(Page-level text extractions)
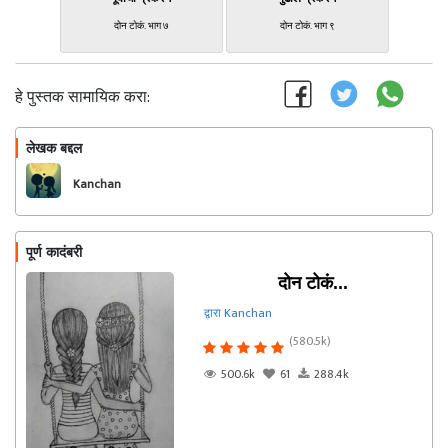
दोन टोकं. भाग ७
दोन टोकं. भाग ९
हे पुस्तक सामायिक करा:
लेखक बद्दल
फॉलो करा
Kanchan
पूर्ण कादंबरी
दोन टोकं...
द्वारा Kanchan
(580.5k)
500.6k
61
288.4k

▸ What to produce
Leave the pictures out and return each entry exactly.

▸ Answer space
दोन टोकं. भाग ७
दोन टोकं. भाग ९
हे पुस्तक सामायिक करा:
लेखक बद्दल
फॉलो करा
Kanchan
पूर्ण कादंबरी
दोन टोकं...
द्वारा Kanchan
(580.5k)
500.6k
61
288.4k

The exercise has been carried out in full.